Loris Capirossi is hoping that 'important new parts' from Suzuki for this weekend's Czech Republic Grand Prix - including a revised engine - will help turnaround a tough spell for the GSV-R.
Capirossi and team-mate Chris Vermeulen have finished outside the top ten at the past two events and a Suzuki rider hasn't finished on the MotoGP podium since Capirossi's third place at Brno one year ago.
“We have received some new, important, parts from Suzuki,” the Italian said on Thursday. “We have a new engine to use for the last part of the season and this for sure will help a lot.

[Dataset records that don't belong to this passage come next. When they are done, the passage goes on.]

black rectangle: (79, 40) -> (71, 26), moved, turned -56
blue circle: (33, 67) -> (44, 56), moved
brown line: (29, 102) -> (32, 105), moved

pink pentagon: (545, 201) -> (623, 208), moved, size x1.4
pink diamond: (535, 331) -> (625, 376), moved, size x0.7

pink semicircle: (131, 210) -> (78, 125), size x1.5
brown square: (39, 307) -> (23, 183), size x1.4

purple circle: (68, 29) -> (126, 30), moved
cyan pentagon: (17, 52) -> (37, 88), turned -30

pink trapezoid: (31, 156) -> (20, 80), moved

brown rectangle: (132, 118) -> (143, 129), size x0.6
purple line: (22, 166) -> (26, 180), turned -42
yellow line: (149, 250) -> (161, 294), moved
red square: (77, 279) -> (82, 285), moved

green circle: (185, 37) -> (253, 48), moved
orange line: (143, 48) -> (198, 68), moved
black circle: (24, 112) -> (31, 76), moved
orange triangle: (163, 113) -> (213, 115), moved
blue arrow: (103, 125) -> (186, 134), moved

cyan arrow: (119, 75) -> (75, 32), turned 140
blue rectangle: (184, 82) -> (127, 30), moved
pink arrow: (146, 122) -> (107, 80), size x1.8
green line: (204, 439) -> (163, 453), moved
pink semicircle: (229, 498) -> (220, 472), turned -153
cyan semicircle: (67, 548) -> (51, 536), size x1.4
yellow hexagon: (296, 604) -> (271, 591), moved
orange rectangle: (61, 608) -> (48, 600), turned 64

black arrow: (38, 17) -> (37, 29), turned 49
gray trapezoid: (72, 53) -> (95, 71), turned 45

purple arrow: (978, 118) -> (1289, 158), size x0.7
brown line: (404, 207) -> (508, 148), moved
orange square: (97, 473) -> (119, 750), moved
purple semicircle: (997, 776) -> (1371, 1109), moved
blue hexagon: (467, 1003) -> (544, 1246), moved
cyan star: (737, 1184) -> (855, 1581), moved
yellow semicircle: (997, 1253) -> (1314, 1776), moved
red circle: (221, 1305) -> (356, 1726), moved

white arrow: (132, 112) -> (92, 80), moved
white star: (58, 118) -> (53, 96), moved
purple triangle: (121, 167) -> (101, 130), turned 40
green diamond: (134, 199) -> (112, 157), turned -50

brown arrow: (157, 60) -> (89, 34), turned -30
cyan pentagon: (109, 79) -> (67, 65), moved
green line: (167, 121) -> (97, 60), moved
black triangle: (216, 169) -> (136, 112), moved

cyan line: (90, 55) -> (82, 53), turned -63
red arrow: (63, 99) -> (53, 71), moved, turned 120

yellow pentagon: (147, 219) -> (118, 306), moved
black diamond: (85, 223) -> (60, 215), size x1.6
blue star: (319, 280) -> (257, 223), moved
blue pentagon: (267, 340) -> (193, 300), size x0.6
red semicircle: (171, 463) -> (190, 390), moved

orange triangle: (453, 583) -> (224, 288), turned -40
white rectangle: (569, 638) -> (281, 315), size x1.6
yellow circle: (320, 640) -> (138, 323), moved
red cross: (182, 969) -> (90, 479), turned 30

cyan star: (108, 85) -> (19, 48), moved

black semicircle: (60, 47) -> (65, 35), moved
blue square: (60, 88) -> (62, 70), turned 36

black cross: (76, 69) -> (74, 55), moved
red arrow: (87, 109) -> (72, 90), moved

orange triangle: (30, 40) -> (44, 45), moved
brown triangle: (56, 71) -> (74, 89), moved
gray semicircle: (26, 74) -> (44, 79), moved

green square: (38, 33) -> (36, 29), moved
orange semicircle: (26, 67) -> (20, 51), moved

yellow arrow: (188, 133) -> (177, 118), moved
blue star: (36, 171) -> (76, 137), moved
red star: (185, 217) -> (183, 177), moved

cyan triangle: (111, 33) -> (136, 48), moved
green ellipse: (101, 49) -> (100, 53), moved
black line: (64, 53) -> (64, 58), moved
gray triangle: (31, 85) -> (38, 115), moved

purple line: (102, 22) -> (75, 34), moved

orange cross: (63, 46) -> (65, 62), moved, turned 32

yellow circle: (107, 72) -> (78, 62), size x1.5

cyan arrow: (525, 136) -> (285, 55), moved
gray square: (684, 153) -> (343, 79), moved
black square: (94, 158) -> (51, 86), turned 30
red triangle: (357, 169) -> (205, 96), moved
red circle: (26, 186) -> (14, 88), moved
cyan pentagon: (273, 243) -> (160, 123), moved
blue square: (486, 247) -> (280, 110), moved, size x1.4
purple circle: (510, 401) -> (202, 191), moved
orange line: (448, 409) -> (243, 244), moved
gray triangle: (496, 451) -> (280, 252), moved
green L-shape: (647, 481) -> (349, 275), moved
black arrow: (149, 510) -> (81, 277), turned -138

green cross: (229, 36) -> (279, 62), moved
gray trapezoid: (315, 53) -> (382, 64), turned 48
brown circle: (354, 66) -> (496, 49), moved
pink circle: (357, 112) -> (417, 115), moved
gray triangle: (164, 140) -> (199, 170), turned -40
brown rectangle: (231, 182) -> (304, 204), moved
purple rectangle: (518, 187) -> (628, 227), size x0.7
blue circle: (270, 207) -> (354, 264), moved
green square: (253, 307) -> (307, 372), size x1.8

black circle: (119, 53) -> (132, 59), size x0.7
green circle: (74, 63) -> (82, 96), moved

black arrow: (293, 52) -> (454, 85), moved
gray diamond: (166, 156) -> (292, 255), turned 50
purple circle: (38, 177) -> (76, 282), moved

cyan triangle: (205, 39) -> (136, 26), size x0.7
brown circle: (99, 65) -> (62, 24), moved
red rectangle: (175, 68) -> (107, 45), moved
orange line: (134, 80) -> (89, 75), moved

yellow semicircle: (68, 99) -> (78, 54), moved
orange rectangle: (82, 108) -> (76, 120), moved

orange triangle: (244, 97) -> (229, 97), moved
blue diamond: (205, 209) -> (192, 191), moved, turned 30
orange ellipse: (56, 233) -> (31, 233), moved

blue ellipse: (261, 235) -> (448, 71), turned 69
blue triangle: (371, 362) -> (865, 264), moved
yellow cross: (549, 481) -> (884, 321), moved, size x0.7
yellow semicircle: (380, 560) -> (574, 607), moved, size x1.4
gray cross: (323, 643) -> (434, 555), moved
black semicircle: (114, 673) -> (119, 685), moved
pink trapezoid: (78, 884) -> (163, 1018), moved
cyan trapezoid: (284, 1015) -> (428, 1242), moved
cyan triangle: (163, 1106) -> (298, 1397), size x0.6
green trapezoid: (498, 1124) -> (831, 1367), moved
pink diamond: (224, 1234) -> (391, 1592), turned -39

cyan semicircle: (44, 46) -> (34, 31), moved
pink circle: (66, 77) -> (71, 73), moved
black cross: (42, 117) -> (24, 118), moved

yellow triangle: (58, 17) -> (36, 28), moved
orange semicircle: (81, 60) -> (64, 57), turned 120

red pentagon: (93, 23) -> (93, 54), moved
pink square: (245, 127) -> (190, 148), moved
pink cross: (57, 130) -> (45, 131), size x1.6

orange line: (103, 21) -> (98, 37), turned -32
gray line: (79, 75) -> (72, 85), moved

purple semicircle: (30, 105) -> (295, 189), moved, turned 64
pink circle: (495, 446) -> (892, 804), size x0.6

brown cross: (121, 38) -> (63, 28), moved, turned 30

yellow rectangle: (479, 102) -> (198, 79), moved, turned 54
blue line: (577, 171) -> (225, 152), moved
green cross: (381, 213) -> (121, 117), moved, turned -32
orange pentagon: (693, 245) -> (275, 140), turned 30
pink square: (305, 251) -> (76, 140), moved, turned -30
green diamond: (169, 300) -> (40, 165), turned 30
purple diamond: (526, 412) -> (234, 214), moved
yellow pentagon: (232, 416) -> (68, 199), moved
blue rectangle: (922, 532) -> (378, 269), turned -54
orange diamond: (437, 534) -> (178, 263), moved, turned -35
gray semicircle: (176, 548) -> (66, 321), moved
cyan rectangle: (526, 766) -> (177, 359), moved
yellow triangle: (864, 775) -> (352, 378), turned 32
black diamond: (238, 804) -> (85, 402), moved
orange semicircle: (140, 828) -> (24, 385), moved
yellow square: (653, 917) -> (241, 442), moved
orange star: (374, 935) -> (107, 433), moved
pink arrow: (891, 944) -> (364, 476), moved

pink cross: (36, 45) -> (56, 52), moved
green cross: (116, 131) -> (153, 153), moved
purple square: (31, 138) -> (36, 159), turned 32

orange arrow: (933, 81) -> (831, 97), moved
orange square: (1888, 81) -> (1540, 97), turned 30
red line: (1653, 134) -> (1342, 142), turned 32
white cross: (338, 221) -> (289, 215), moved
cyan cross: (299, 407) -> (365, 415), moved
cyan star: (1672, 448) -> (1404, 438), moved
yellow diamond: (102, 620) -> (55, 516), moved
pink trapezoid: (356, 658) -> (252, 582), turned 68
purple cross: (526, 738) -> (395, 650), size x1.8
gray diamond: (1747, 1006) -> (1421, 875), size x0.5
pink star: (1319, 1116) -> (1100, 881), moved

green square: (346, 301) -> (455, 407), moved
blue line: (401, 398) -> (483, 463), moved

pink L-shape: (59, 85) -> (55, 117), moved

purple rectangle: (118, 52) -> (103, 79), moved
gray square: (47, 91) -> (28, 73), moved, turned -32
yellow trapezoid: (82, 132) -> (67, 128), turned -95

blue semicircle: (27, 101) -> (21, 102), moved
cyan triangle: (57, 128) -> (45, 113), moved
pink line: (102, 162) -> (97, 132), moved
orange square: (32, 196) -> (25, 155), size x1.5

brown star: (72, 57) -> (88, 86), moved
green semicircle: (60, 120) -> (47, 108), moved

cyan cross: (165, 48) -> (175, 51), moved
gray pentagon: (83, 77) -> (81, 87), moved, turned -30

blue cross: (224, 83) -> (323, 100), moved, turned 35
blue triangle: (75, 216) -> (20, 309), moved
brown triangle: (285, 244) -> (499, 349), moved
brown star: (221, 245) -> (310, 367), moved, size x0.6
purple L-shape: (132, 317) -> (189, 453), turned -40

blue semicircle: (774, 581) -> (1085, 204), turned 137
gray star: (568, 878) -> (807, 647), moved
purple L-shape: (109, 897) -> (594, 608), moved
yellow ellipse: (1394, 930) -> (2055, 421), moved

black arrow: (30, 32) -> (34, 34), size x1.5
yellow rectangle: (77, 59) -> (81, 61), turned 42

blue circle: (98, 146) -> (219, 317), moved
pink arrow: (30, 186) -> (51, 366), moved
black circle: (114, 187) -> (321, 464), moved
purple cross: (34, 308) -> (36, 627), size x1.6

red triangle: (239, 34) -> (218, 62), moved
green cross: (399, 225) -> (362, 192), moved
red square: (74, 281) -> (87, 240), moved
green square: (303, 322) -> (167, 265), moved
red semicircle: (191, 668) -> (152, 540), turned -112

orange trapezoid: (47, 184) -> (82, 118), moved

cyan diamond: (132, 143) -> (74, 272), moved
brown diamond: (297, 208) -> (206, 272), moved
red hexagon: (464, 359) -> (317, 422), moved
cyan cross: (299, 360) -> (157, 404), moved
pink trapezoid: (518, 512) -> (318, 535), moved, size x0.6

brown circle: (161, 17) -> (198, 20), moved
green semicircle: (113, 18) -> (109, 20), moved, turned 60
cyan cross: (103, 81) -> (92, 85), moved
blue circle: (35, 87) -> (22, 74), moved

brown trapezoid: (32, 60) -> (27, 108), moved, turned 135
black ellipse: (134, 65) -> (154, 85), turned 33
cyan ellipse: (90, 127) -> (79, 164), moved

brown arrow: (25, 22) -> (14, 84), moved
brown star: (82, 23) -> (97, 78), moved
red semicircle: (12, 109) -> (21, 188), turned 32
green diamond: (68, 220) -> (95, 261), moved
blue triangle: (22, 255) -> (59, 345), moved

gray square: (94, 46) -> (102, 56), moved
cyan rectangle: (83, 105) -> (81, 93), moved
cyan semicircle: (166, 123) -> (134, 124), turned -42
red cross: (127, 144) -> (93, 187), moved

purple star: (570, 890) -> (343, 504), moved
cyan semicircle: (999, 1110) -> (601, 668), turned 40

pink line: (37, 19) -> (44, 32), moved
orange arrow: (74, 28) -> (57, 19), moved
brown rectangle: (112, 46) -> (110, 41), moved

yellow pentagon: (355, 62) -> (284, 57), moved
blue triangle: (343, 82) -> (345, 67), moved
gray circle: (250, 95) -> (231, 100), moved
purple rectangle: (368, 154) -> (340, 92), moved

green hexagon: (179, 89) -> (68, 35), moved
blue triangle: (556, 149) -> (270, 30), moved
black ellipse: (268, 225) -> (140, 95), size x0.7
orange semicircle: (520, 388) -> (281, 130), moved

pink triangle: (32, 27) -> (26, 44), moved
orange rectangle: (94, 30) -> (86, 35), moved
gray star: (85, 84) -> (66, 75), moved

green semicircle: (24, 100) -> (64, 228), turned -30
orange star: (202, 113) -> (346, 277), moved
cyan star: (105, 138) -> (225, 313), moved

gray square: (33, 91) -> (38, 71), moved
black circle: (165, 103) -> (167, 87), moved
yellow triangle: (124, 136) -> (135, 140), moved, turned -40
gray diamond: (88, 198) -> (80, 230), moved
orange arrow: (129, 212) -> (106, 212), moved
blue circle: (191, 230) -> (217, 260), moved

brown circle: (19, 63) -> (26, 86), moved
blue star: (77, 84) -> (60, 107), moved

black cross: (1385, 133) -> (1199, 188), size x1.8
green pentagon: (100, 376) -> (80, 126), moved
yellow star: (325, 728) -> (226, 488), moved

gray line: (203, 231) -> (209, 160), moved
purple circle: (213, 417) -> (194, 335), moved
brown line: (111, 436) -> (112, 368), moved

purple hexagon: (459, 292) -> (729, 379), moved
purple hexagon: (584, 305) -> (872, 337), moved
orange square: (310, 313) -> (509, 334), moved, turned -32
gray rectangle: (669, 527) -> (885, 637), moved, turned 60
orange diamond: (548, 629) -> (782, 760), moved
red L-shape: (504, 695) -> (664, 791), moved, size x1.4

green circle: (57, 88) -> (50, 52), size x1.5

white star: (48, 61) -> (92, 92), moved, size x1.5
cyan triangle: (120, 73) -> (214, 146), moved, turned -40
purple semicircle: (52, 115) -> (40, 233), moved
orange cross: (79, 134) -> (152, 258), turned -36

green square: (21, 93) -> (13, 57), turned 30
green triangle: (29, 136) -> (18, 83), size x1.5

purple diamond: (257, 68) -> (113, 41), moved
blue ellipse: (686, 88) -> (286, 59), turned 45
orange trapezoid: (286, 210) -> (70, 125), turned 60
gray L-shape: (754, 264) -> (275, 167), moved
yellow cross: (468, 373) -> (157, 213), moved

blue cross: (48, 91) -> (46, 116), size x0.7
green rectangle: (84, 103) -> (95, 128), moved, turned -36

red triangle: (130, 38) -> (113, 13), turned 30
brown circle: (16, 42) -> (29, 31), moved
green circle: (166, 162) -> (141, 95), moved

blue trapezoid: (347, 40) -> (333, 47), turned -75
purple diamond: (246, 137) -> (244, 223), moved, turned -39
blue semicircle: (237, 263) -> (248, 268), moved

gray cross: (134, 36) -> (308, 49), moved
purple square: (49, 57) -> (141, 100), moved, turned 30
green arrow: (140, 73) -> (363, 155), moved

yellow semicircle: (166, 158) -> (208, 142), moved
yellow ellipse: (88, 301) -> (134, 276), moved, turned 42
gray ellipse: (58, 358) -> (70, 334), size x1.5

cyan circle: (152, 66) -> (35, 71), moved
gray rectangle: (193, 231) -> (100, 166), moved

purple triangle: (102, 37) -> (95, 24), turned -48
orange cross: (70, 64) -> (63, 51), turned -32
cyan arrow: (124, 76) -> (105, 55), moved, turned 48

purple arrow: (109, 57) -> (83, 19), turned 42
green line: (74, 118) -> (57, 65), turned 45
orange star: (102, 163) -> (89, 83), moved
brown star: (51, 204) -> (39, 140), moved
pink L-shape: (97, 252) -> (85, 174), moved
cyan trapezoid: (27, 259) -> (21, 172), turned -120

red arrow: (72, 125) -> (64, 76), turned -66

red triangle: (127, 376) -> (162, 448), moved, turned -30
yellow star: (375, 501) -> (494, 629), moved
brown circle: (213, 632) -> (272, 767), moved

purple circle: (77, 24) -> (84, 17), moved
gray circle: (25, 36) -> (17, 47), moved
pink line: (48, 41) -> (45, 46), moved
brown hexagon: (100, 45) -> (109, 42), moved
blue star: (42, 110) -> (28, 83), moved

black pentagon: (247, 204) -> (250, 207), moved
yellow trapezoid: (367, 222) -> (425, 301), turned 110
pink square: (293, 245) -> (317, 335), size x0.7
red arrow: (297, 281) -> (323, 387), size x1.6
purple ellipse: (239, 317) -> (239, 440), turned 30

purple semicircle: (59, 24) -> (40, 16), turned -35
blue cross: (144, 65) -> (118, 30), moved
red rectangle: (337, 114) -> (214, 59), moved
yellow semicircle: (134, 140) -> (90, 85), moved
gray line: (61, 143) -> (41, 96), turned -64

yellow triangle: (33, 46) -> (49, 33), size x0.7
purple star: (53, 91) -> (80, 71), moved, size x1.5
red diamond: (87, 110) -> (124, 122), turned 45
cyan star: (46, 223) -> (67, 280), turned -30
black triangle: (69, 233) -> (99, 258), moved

I have a lot of motivation because the last few races have not been good for us and we have to come back again in the last part of the season.
“On Monday we will have many more new parts to test,” he continued. “We are not fighting for the championship, so maybe we can test a new chassis during the race weekend. We will see. I am quite happy because Suzuki is starting to work hard to try to close the gap.”
Brno also marks the start of new engine regulations, which will limit each rider to a maximum of five engine changes during the final seven races. Such a rule means extra caution will be needed when introducing new engine parts, to avoid reliability problems.
“For sure [the new engine rule] is cutting the development in a way, but anyway we will do our best, and like I say Suzuki is coming here with a new type of engine. We will start tomorrow to use it. It is not a big problem,” said Capirossi.
Capirossi, the most experienced rider in MotoGP, is tipped to stay at Suzuki for a third season in 2010, but remained tight-lipped about his plans.
“I have decided to ride for 20 more years! Just joking,” he smiled, when asked about his future plans. “Nearly everything is clear; I just have to check some things...”
Rumours suggest that 250GP star Alvaro Bautista will ride the second GSV-R next season, meaning Vermeulen - Suzuki's only race winner of the four-stroke era - would need to find alternative employment.